» **TASK**
Give again, word for word, each line below starting at the one that contains "memberikan Izin Pertambangan" and ending at the one that contains "Pendekatan ini sejalan dengan UU No. 3 Tahun".

» **SOURCE DATA**

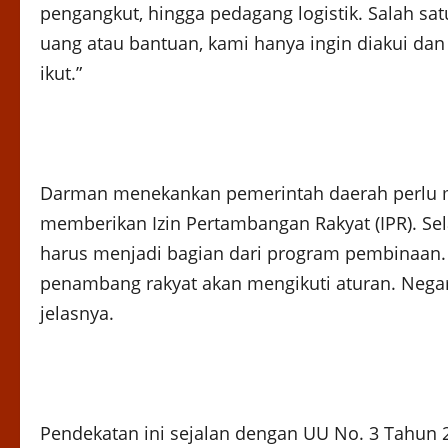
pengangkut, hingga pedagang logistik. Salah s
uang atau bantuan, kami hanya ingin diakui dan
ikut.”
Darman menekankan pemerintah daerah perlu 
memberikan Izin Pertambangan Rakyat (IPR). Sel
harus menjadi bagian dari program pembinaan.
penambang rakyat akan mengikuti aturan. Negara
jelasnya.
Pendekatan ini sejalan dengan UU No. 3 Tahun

==

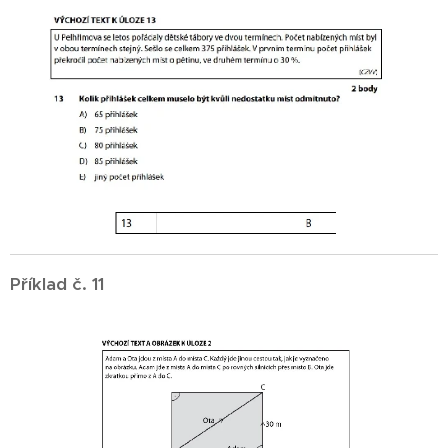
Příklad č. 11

---

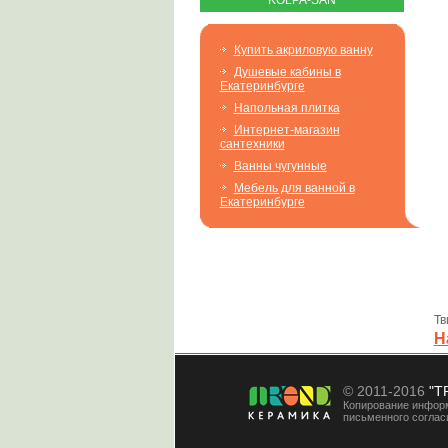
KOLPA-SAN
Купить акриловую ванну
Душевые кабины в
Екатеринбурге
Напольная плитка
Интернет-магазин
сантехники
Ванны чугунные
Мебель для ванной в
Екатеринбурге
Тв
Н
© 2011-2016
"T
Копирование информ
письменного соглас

» **RESPONSE TO THE TASK**
memberikan Izin Pertambangan Rakyat (IPR). Sel
harus menjadi bagian dari program pembinaan.
penambang rakyat akan mengikuti aturan. Negara
jelasnya.
Pendekatan ini sejalan dengan UU No. 3 Tahun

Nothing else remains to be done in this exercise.